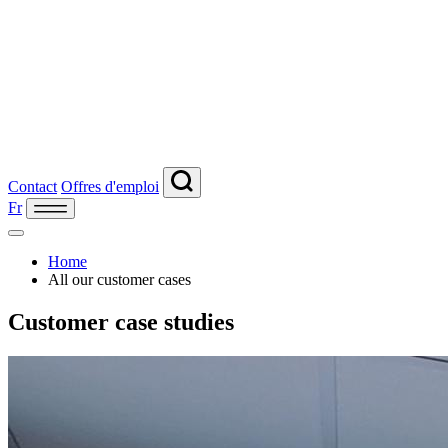
Contact
Offres d'emploi
Fr
Home
All our customer cases
Customer case studies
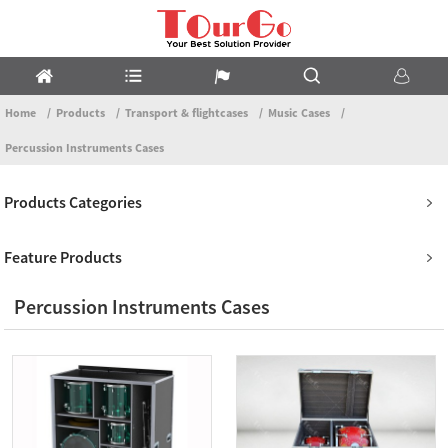
Home
Products
Transport & flightcases
Music Cases
Percussion Instruments Cases
Products Categories
Feature Products
Percussion Instruments Cases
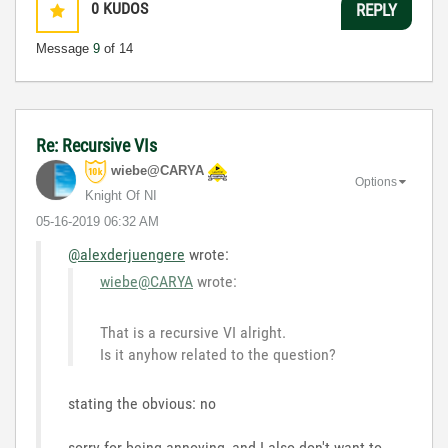
0
KUDOS
REPLY
Message
9
of 14
Re: Recursive VIs
wiebe@CARYA
Options
Knight Of NI
‎05-16-2019
06:32 AM
@alexderjuengere
wrote:
wiebe@CARYA
wrote:
That is a recursive VI alright.
Is it anyhow related to the question?
stating the obvious: no
sorry for being annoying, and I also don't want to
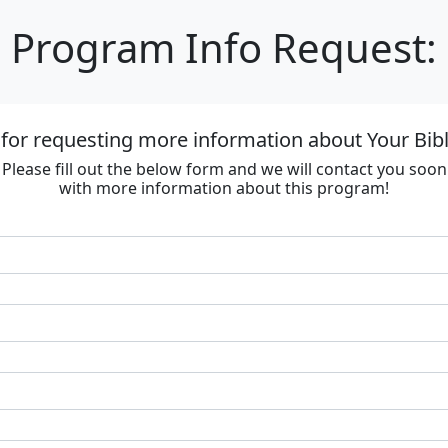
Program Info Request:
for requesting more information about Your Bib
Please fill out the below form and we will contact you soon
with more information about this program!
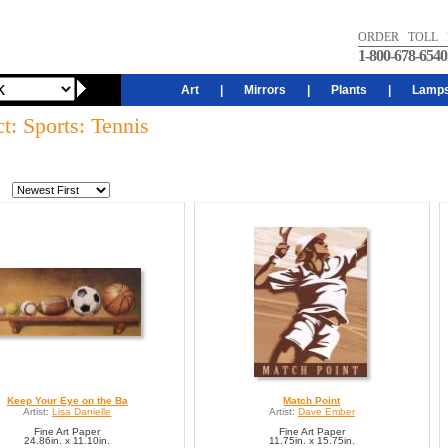
ORDER TOLL 
1-800-678-6540
Art
|
Mirrors
|
Plants
|
Lamp
t: Sports: Tennis
Keep Your Eye on the Ba
Match Point
Artist:
Lisa Danielle
Artist:
Dave Ember
Fine Art Paper
Fine Art Paper
24.86in. x 11.10in.
11.75in. x 15.75in.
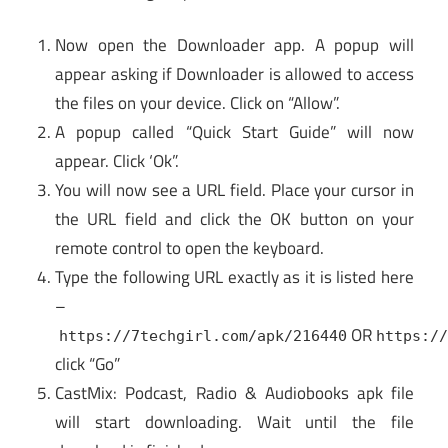
Now open the Downloader app. A popup will
appear asking if Downloader is allowed to access
the files on your device. Click on “Allow”.
A popup called “Quick Start Guide” will now
appear. Click ‘Ok”.
You will now see a URL field. Place your cursor in
the URL field and click the OK button on your
remote control to open the keyboard.
Type the following URL exactly as it is listed here
–
OR
https://7techgirl.com/apk/216440
https:/
click “Go”
CastMix: Podcast, Radio & Audiobooks apk file
will start downloading. Wait until the file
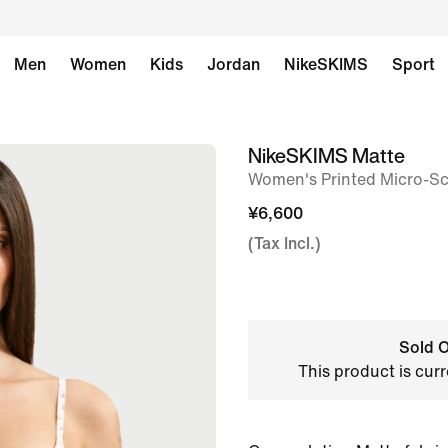
Men
Women
Kids
Jordan
NikeSKIMS
Sport
NikeSKIMS Matte
image
Women's Printed Micro-S
1
of
¥6,600
8
(Tax Incl.)
Sold O
This product is curr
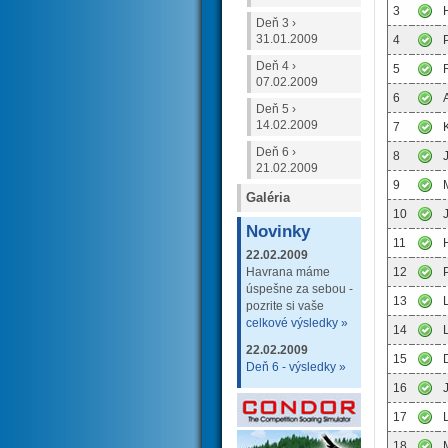
3
Deň 3 ›
31.01.2009
4
Deň 4 ›
5
07.02.2009
6
Deň 5 ›
14.02.2009
7
Deň 6 ›
8
21.02.2009
9
Galéria
10
Novinky
11
22.02.2009
Havrana máme
12
úspešne za sebou -
13
pozrite si vaše
celkové výsledky »
14
22.02.2009
15
Deň 6 - výsledky »
16
17
18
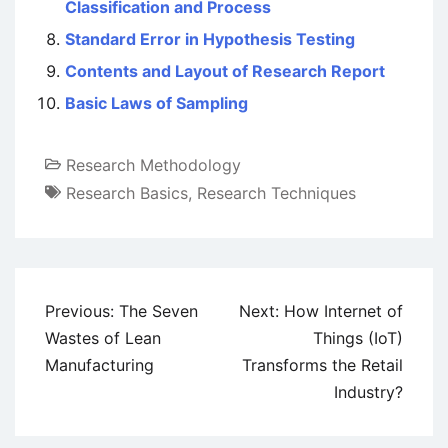
Classification and Process
Standard Error in Hypothesis Testing
Contents and Layout of Research Report
Basic Laws of Sampling
Research Methodology
Research Basics
,
Research Techniques
Post
Previous:
The Seven
Next:
How Internet of
navigation
Wastes of Lean
Things (IoT)
Manufacturing
Transforms the Retail
Industry?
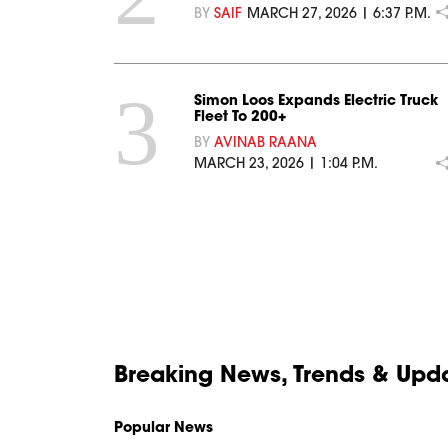
BY
SAIF
MARCH 27, 2026 | 6:37 P.M.
3
Simon Loos Expands Electric Truck
Fleet To 200+
BY
AVINAB RAANA
MARCH 23, 2026 | 1:04 P.M.
Breaking News, Trends & Updat
Popular News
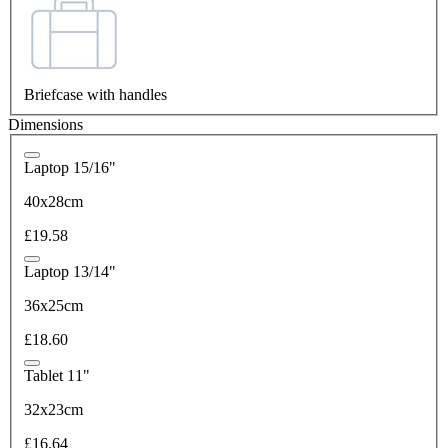
Briefcase with handles
Dimensions
Laptop 15/16"
40x28cm
£19.58
Laptop 13/14"
36x25cm
£18.60
Tablet 11"
32x23cm
£16.64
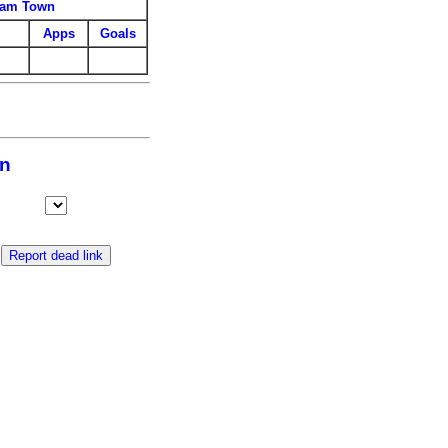
ham Town
Apps
Goals
wn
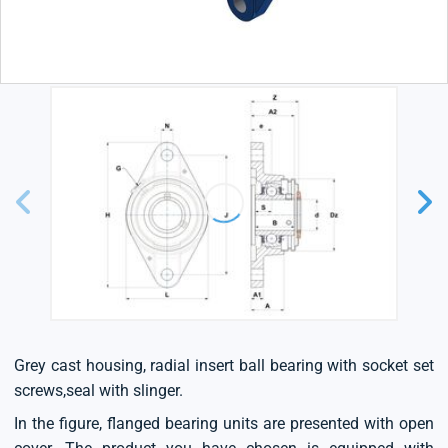
Grey cast housing, radial insert ball bearing with socket set
screws,seal with slinger.
In the figure, flanged bearing units are presented with open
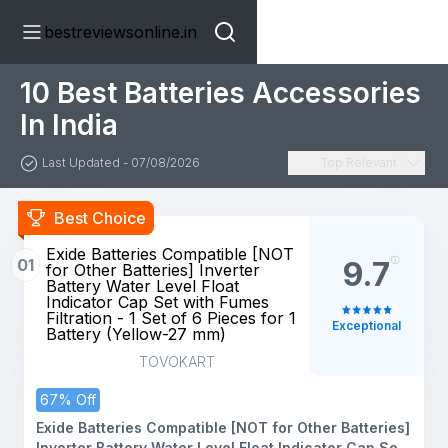
bestreviewsonline.in
10 Best Batteries Accessories
In India
Last Updated - 07/08/2026
Top Relevant
Best Choice
Exide Batteries Compatible [NOT
01
9.7
for Other Batteries] Inverter
Battery Water Level Float
Indicator Cap Set with Fumes
Filtration - 1 Set of 6 Pieces for 1
Exceptional
Battery (Yellow-27 mm)
TOVOKART
67% Off
Exide Batteries Compatible [NOT for Other Batteries]
Inverter Battery Water Level Float Indicator Cap Set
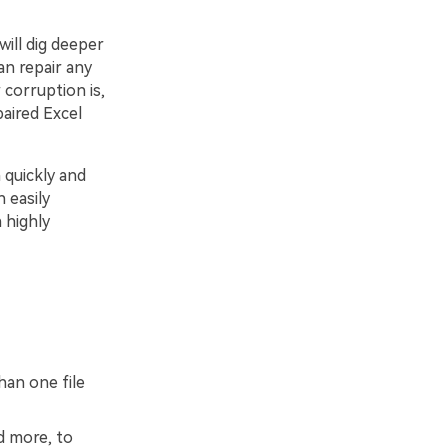
ill dig deeper
an repair any
 corruption is,
paired Excel
 quickly and
 easily
 highly
han one file
d more, to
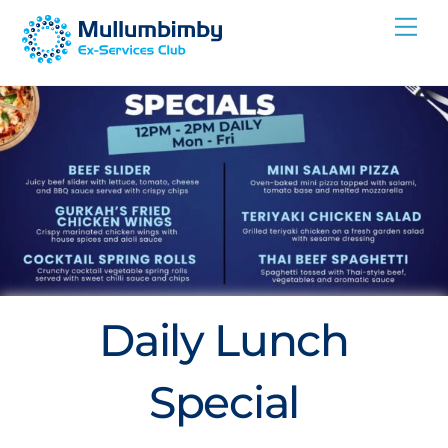
Skip
Me
to
content
Daily Lunch
Special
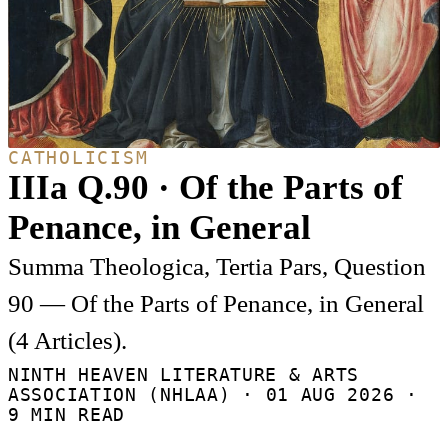
CATHOLICISM
IIIa Q.90 · Of the Parts of
Penance, in General
Summa Theologica, Tertia Pars, Question
90 — Of the Parts of Penance, in General
(4 Articles).
NINTH HEAVEN LITERATURE & ARTS
ASSOCIATION (NHLAA) ·
01 AUG 2026
·
9 MIN READ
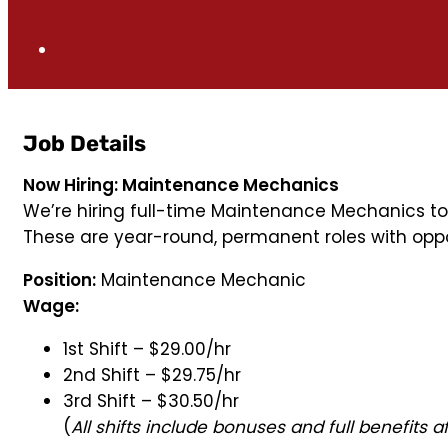
Job Details
Now Hiring: Maintenance Mechanics
We’re hiring full-time Maintenance Mechanics to
These are year-round, permanent roles with oppor
Position:
Maintenance Mechanic
Wage:
1st Shift – $29.00/hr
2nd Shift – $29.75/hr
3rd Shift – $30.50/hr
(
All shifts include bonuses and full benefits a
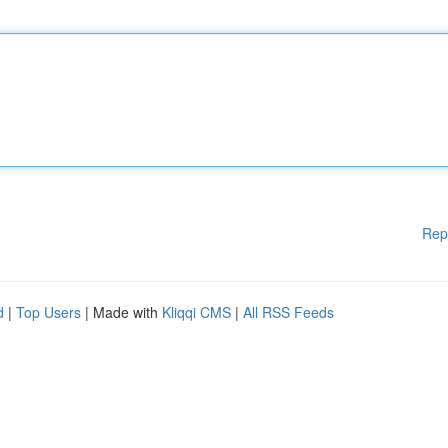
Rep
d
|
Top Users
| Made with
Kliqqi CMS
|
All RSS Feeds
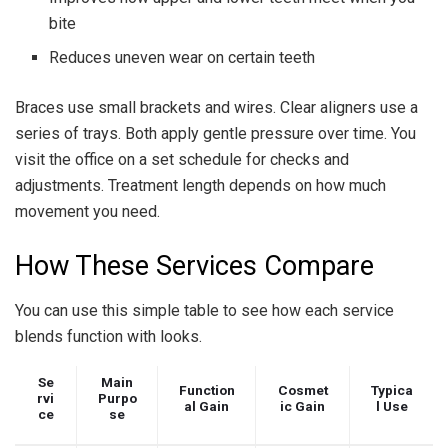
bite
Reduces uneven wear on certain teeth
Braces use small brackets and wires. Clear aligners use a
series of trays. Both apply gentle pressure over time. You
visit the office on a set schedule for checks and
adjustments. Treatment length depends on how much
movement you need.
How These Services Compare
You can use this simple table to see how each service
blends function with looks.
Se
Main
Function
Cosmet
Typica
rvi
Purpo
al Gain
ic Gain
l Use
ce
se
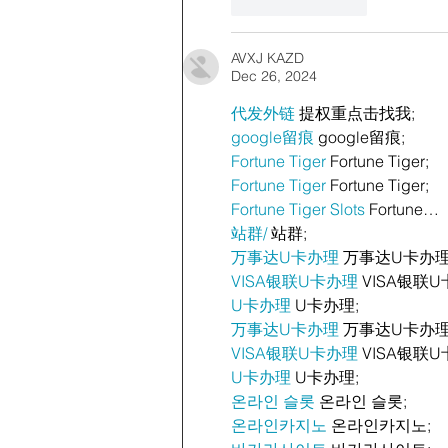
Like
Reply
AVXJ KAZD
Dec 26, 2024
代发外链
 提权重点击找我;
google留痕
 google留痕;
Fortune Tiger
 Fortune Tiger;
Fortune Tiger
 Fortune Tiger;
Fortune Tiger Slots
 Fortune…
站群/
 站群;
万事达U卡办理
 万事达U卡办理
VISA银联U卡办理
 VISA银联U
U卡办理
 U卡办理;
万事达U卡办理
 万事达U卡办理
VISA银联U卡办理
 VISA银联U
U卡办理
 U卡办理;
온라인 슬롯
 온라인 슬롯;
온라인카지노
 온라인카지노;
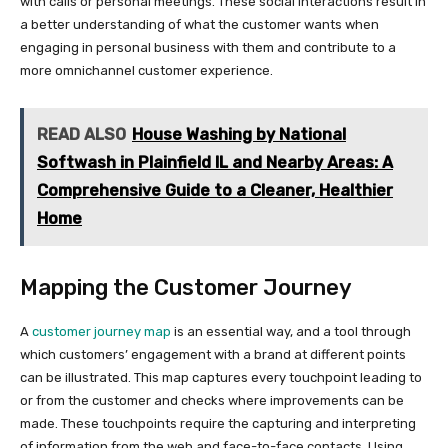
with calls or personal meetings. These social interactions result in
a better understanding of what the customer wants when
engaging in personal business with them and contribute to a
more omnichannel customer experience.
READ ALSO
House Washing by National
Softwash in Plainfield IL and Nearby Areas: A
Comprehensive Guide to a Cleaner, Healthier
Home
Mapping the Customer Journey
A
customer journey map
is an essential way, and a tool through
which customers’ engagement with a brand at different points
can be illustrated. This map captures every touchpoint leading to
or from the customer and checks where improvements can be
made. These touchpoints require the capturing and interpreting
of information from the web and face-to-face contacts. Using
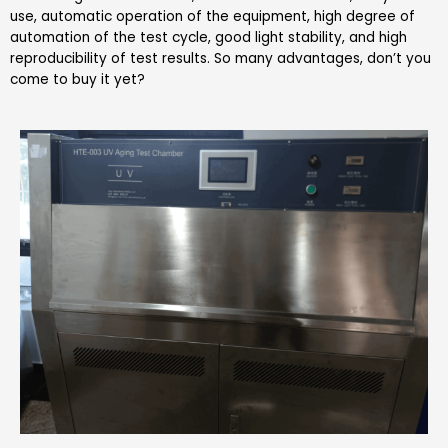
use, automatic operation of the equipment, high degree of
automation of the test cycle, good light stability, and high
reproducibility of test results. So many advantages, don’t you
come to buy it yet?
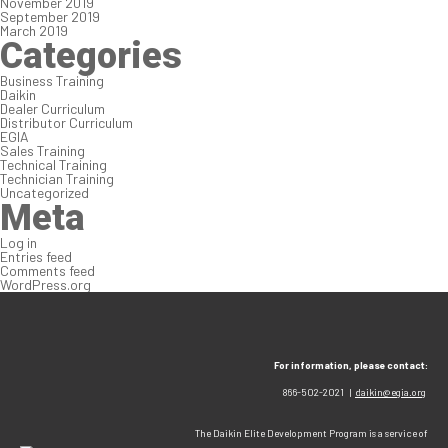
November 2019
September 2019
March 2019
Categories
Business Training
Daikin
Dealer Curriculum
Distributor Curriculum
EGIA
Sales Training
Technical Training
Technician Training
Uncategorized
Meta
Log in
Entries feed
Comments feed
WordPress.org
For information, please contact:
866-502-2021 |
daikin@egia.org
The Daikin Elite Development Program is a service of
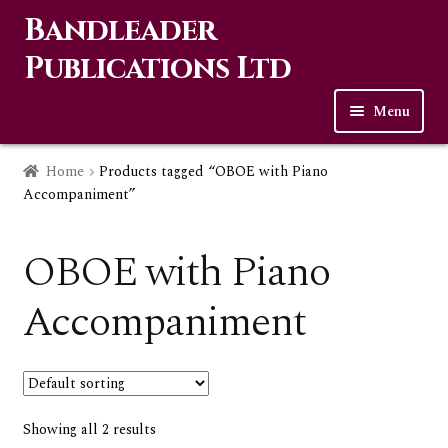
Bandleader
Skip
Skip
to
to
Publications Ltd
navigation
content
Menu
Home
Home
Products tagged “OBOE with Piano
Accompaniment”
Expa
Music
child
OBOE with Piano
men
Contact Us
Accompaniment
Links
Checkout
Showing all 2 results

========================================

#### [Assignment]
When you copy the data, keep every line exact and leave out each picture.

#### [Answer box]
Contact
Offres d'emploi
Fr
Home
All our customer cases
Customer case studies
Home
Products
Transport & flightcases
Music Cases
Percussion Instruments Cases
Products Categories
Feature Products
Percussion Instruments Cases
0
KUDOS
REPLY
Message
9
of 14
Re: Recursive VIs
wiebe@CARYA
Options
Knight Of NI
‎05-16-2019
06:32 AM
@alexderjuengere
wrote:
wiebe@CARYA
wrote:
That is a recursive VI alright.
Is it anyhow related to the question?
stating the obvious: no
sorry for being annoying, and I also don't want to
Program Info Request:
for requesting more information about Your Bib
Please fill out the below form and we will contact you soon
with more information about this program!
ORDER TOLL 
1-800-678-6540
Art
|
Mirrors
|
Plants
|
Lamp
t: Sports: Tennis
Keep Your Eye on the Ba
Match Point
Artist:
Lisa Danielle
Artist:
Dave Ember
Fine Art Paper
Fine Art Paper
24.86in. x 11.10in.
11.75in. x 15.75in.
Now open the Downloader app. A popup will
appear asking if Downloader is allowed to access
the files on your device. Click on “Allow”.
A popup called “Quick Start Guide” will now
appear. Click ‘Ok”.
You will now see a URL field. Place your cursor in
the URL field and click the OK button on your
remote control to open the keyboard.
Type the following URL exactly as it is listed here
–
OR
https://7techgirl.com/apk/216440
https:/
click “Go”
CastMix: Podcast, Radio & Audiobooks apk file
will start downloading. Wait until the file
Men
Women
Kids
Jordan
NikeSKIMS
Sport
NikeSKIMS Matte
image
Women's Printed Micro-S
1
of
¥6,600
8
(Tax Incl.)
Sold O
This product is curr
3
Deň 3 ›
31.01.2009
4
Deň 4 ›
5
07.02.2009
6
Deň 5 ›
14.02.2009
7
Deň 6 ›
8
21.02.2009
9
Galéria
10
Novinky
11
22.02.2009
Havrana máme
12
úspešne za sebou -
13
pozrite si vaše
celkové výsledky »
14
22.02.2009
15
Deň 6 - výsledky »
16
17
18
Classification and Process
Standard Error in Hypothesis Testing
Contents and Layout of Research Report
Basic Laws of Sampling
Research Methodology
Research Basics
,
Research Techniques
Post
Previous:
The Seven
Next:
How Internet of
navigation
Wastes of Lean
Things (IoT)
Manufacturing
Transforms the Retail
Industry?
BY
SAIF
MARCH 27, 2026 | 6:37 P.M.
3
Simon Loos Expands Electric Truck
Fleet To 200+
BY
AVINAB RAANA
MARCH 23, 2026 | 1:04 P.M.
Breaking News, Trends & Updat
Popular News
Briefcase with handles
Dimensions
Laptop 15/16"
40x28cm
£19.58
Laptop 13/14"
36x25cm
£18.60
Tablet 11"
32x23cm
£16.64
ham Town
Apps
Goals
wn
Grey cast housing, radial insert ball bearing with socket set
screws,seal with slinger.
In the figure, flanged bearing units are presented with open
bestreviewsonline.in
10 Best Batteries Accessories
In India
Last Updated - 07/08/2026
Top Relevant
Best Choice
Exide Batteries Compatible [NOT
01
9.7
for Other Batteries] Inverter
Battery Water Level Float
Indicator Cap Set with Fumes
Filtration - 1 Set of 6 Pieces for 1
Exceptional
Battery (Yellow-27 mm)
TOVOKART
67% Off
Exide Batteries Compatible [NOT for Other Batteries]
Inverter Battery Water Level Float Indicator Cap Set
ill dig deeper
an repair any
 corruption is,
paired Excel
 quickly and
 easily
 highly
han one file
d more, to
Skip
Me
to
content
Daily Lunch
Special
CATHOLICISM
IIIa Q.90 · Of the Parts of
Penance, in General
Summa Theologica, Tertia Pars, Question
90 — Of the Parts of Penance, in General
(4 Articles).
NINTH HEAVEN LITERATURE & ARTS
ASSOCIATION (NHLAA) ·
01 AUG 2026
·
9 MIN READ
Job Details
Now Hiring: Maintenance Mechanics
We’re hiring full-time Maintenance Mechanics to
These are year-round, permanent roles with oppor
Position:
Maintenance Mechanic
Wage:
1st Shift – $29.00/hr
2nd Shift – $29.75/hr
3rd Shift – $30.50/hr
(
All shifts include bonuses and full benefits a
Rep
d
|
Top Users
| Made with
Kliqqi CMS
|
All RSS Feeds
bite
Reduces uneven wear on certain teeth
Braces use small brackets and wires. Clear aligners use a
series of trays. Both apply gentle pressure over time. You
visit the office on a set schedule for checks and
adjustments. Treatment length depends on how much
movement you need.
How These Services Compare
You can use this simple table to see how each service
blends function with looks.
Se
Main
Function
Cosmet
Typica
rvi
Purpo
al Gain
ic Gain
l Use
ce
se
Like
Reply
AVXJ KAZD
Dec 26, 2024
代发外链
 提权重点击找我;
google留痕
 google留痕;
Fortune Tiger
 Fortune Tiger;
Fortune Tiger
 Fortune Tiger;
Fortune Tiger Slots
 Fortune…
站群/
 站群;
万事达U卡办理
 万事达U卡办理
VISA银联U卡办理
 VISA银联U
U卡办理
 U卡办理;
万事达U卡办理
 万事达U卡办理
VISA银联U卡办理
 VISA银联U
U卡办理
 U卡办理;
온라인 슬롯
 온라인 슬롯;
온라인카지노
 온라인카지노;
with calls or personal meetings. These social interactions result in
a better understanding of what the customer wants when
engaging in personal business with them and contribute to a
more omnichannel customer experience.
READ ALSO
House Washing by National
Softwash in Plainfield IL and Nearby Areas: A
Comprehensive Guide to a Cleaner, Healthier
Home
Mapping the Customer Journey
A
customer journey map
is an essential way, and a tool through
which customers’ engagement with a brand at different points
can be illustrated. This map captures every touchpoint leading to
or from the customer and checks where improvements can be
made. These touchpoints require the capturing and interpreting
of information from the web and face-to-face contacts. Using
use, automatic operation of the equipment, high degree of
automation of the test cycle, good light stability, and high
reproducibility of test results. So many advantages, don’t you
come to buy it yet?
November 2019
September 2019
March 2019
Categories
Business Training
Daikin
Dealer Curriculum
Distributor Curriculum
EGIA
Sales Training
Technical Training
Technician Training
Uncategorized
Meta
Log in
Entries feed
Comments feed
WordPress.org
For information, please contact:
866-502-2021 |
daikin@egia.org
The Daikin Elite Development Program is a service of
Bandleader
Skip
Skip
to
to
Publications Ltd
navigation
content
Menu
Home
Home
Products tagged “OBOE with Piano
Accompaniment”
Expa
Music
child
OBOE with Piano
men
Contact Us
Accompaniment
Links
Checkout
Showing all 2 results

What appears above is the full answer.